▸ **TASK GOAL**
From the entries below, return only the lines starting at the one that contains "ЛЮБОЗНАТЕЛЬНЫХ ШКОЛЬНИКОВ" and ending at the one that contains "ЗАРУБЕЖНАЯ ЛИТЕРАТУРА ДРЕВНИХ", exactly as they stand.

Page-level text extractions:
- Opening Delimiter -

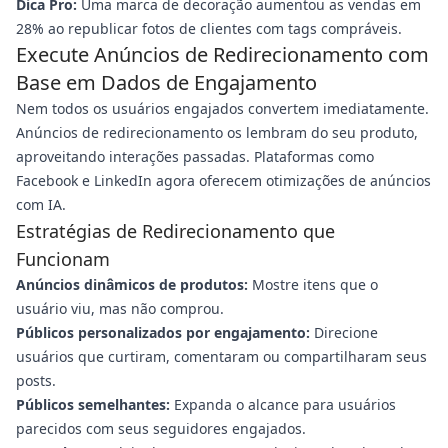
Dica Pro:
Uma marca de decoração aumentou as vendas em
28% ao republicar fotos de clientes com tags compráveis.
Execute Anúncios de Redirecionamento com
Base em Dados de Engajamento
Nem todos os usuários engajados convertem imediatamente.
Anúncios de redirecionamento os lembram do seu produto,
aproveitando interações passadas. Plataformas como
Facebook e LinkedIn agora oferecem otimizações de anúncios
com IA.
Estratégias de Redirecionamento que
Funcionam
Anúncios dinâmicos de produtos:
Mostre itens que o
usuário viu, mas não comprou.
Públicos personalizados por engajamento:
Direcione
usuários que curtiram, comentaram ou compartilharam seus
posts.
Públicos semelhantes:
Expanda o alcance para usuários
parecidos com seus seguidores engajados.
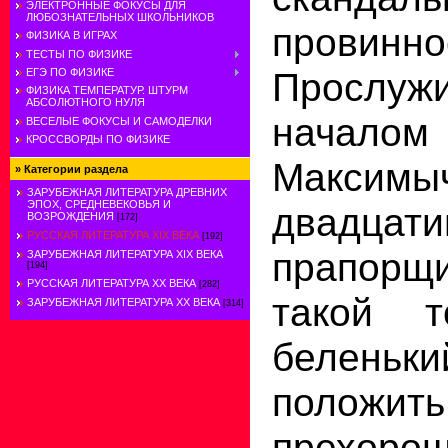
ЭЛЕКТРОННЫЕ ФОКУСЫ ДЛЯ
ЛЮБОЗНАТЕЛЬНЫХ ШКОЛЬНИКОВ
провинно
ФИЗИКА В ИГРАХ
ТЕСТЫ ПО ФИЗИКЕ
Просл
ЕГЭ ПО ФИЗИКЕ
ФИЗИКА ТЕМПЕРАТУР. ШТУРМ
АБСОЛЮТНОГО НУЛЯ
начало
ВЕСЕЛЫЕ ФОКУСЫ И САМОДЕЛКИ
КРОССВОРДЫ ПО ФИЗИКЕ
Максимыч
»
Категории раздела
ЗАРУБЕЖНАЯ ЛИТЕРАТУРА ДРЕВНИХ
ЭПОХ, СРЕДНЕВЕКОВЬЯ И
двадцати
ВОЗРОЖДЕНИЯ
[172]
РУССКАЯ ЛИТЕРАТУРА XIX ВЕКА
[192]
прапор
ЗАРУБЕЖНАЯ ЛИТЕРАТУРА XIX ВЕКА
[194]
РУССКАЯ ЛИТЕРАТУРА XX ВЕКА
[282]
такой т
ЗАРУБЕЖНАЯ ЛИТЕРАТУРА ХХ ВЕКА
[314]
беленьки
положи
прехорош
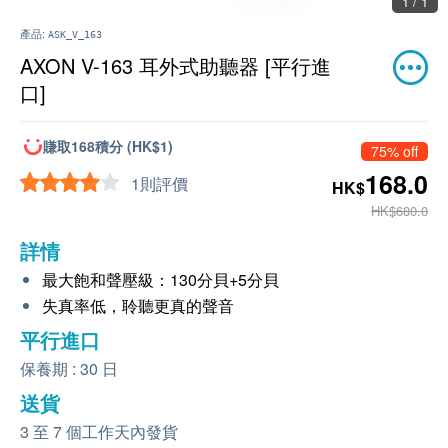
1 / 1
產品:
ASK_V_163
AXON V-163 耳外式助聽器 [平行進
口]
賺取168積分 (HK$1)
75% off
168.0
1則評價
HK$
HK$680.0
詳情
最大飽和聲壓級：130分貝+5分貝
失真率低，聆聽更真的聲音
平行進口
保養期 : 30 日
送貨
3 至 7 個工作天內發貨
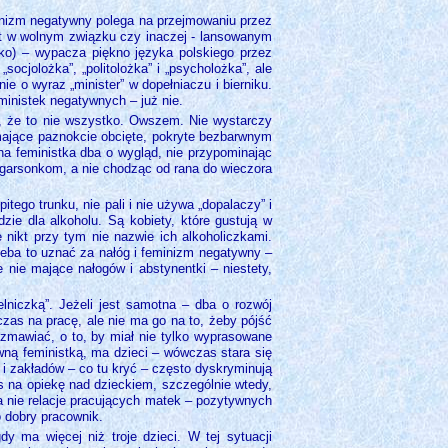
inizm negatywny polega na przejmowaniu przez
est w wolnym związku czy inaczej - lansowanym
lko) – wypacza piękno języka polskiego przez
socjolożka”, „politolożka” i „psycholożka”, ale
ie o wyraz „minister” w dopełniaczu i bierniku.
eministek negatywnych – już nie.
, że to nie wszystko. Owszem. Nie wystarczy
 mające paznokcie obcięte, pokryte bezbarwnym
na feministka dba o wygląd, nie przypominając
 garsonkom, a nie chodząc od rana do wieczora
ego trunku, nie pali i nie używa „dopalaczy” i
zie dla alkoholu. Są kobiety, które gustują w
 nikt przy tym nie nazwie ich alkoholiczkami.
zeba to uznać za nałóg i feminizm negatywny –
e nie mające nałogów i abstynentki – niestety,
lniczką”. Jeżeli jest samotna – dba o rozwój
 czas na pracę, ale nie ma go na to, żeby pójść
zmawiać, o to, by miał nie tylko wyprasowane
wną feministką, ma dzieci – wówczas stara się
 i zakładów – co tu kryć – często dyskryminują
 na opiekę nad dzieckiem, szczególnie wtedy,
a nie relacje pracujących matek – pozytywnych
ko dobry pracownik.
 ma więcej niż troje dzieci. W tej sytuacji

- Closing Delimiter -

▸ **RESPONSE AREA**
ЛЮБОЗНАТЕЛЬНЫХ ШКОЛЬНИКОВ
провинно
ФИЗИКА В ИГРАХ
ТЕСТЫ ПО ФИЗИКЕ
Просл
ЕГЭ ПО ФИЗИКЕ
ФИЗИКА ТЕМПЕРАТУР. ШТУРМ
АБСОЛЮТНОГО НУЛЯ
начало
ВЕСЕЛЫЕ ФОКУСЫ И САМОДЕЛКИ
КРОССВОРДЫ ПО ФИЗИКЕ
Максимыч
»
Категории раздела
ЗАРУБЕЖНАЯ ЛИТЕРАТУРА ДРЕВНИХ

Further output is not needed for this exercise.